Навстречу бежал несуразный человек с молитвенником под мышкой. Несуразность заключалась в фигуре с женским задом и покатыми плечами. Они переходили в шею незаметно, как у пингвина. Что-то дегенеративное было в лице, озаренном радостью. Сзади нас выносили из молельной Ицика, человек спешил присоединиться к процессии, боялся опоздать на праздник смерти. Его невозможно было не узнать: это он однажды ворвался в нашу калитку…

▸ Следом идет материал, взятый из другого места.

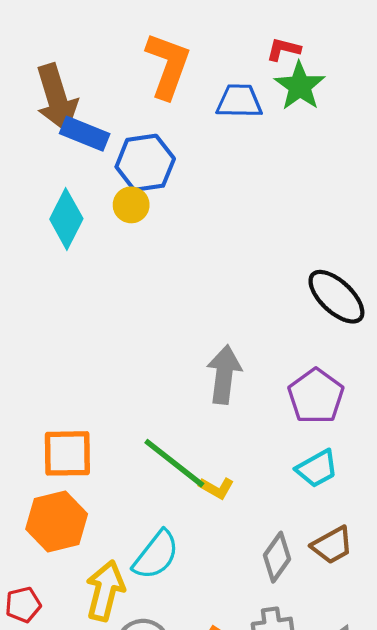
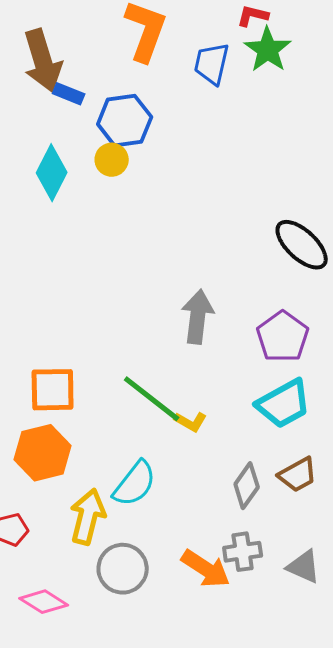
blue trapezoid: (239, 101) -> (212, 64), turned -78
blue rectangle: (85, 134) -> (69, 94), size x0.7
cyan trapezoid: (317, 469) -> (284, 404), size x1.4

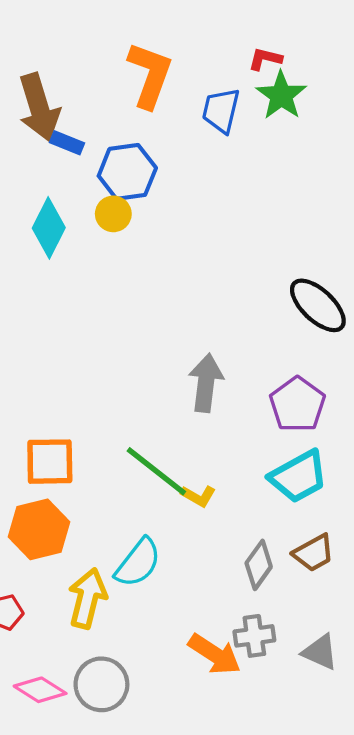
gray circle: (123, 569) -> (101, 684), moved

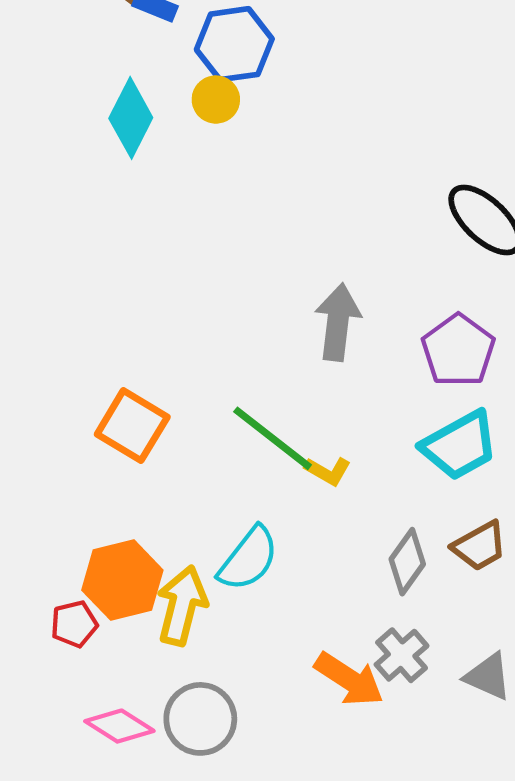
orange square: (50, 462) -> (132, 426), turned 32
orange hexagon: (39, 529) -> (122, 580), moved
gray cross: (254, 636) -> (402, 655), turned -33

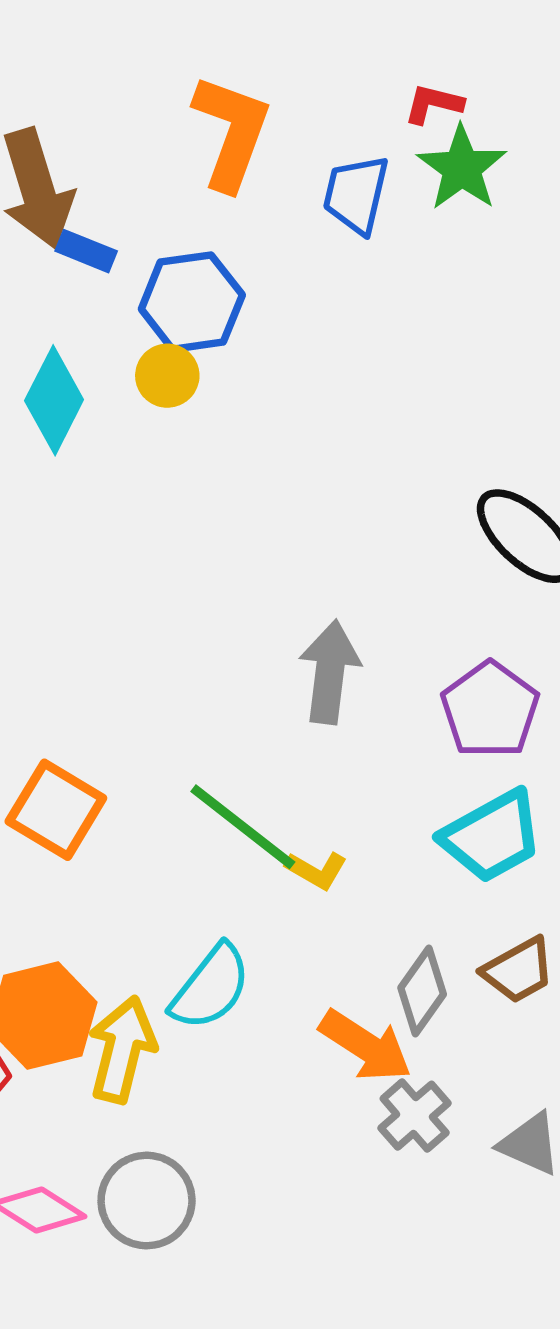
orange arrow: (349, 679) -> (365, 1046), moved

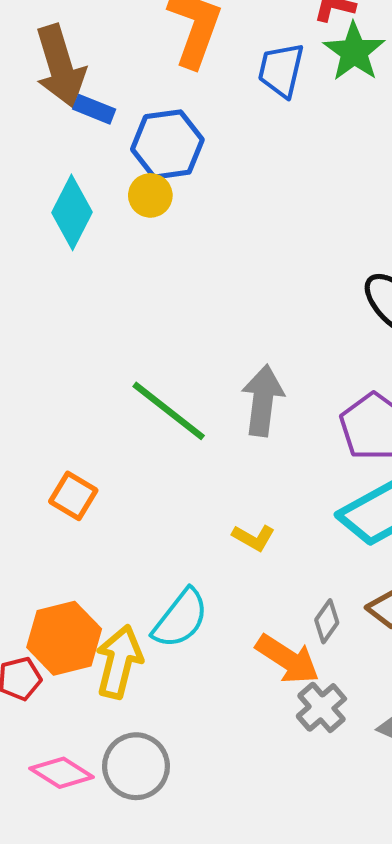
orange square: (56, 810) -> (73, 496), size x0.7
green line: (243, 827) -> (169, 411), moved
gray diamond: (422, 991) -> (327, 621), size x0.7

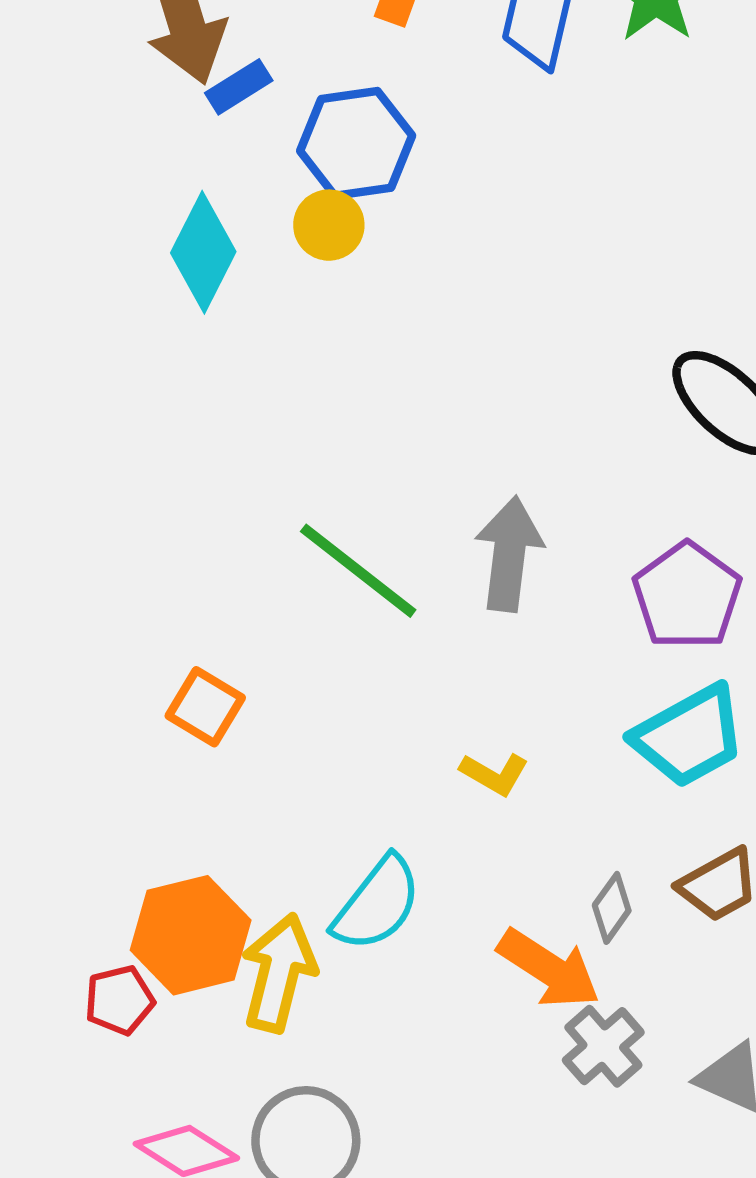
blue rectangle: (94, 109) -> (239, 87), turned -54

Надо, наверно, рассказать и это. Никогда не позволял себе работать в субботу — из уважения к Ноэми и Якову. Было очень нужно, день пропадал, а я не мог стуком или грохотом нарушить субботний покой. Как-то Яков и Ноэми уехали отдыхать, воскресным утром должны были прийти штукатуры, которым требовался помост, и в вечер наступления субботы я, очень торопясь, прибивал последние доски, зная, что не оскорбляю этим отсутствующих соседей. Оставалось вбить два или три гвоздя, когда в калитку ворвался малый в кипе. Он подлетел и начал кричать, забрызгивая меня слюной. Опустив руку с молотком, я пытался извиниться и сказать ему, что кончил работу. Он был невменяем, теснил меня грудью, орал, не давал раскрыть рта. Лишенный возможности объясниться, я заразился этой невменяемостью, толкнул его, ворвавшегося в мой двор, и тогда он, осознав, что дерется в субботу, в полном отчаянии от своего греха упал на колени, опустил руки, подставил голову и кричал: «Ударь меня! Ударь эту глупую голову!». И это заставило меня осознать вину. Люди тысячелетиями работали тут, не нарушая заповедей, и им хватило времени построить свою страну. Ее разрушали, они снова ее строили, снова проходили тысячелетия, что ж мне каких-то четверти часа не хватило?
Кладбищенские рабочие торопливо выкидывали наверх землю, и согласованные движения двух лопат напомнили давнее. Мы еще не вселились в наш дом, делали фундамент для новой кухни, братья работали, подошел Яков, что-то ему не понравилось, он спрыгнул в котлован, показывал, Ицик, сморщив лоб, пытался понять, чем недоволен отец, наконец понял, и лицо просияло от этого понимания. Я так живо все это увидел, что усилие Ицика понять передалось мне, я что-то понял, как тогда на стройке понял он. Я не знал, что я понял, но это не имело значения.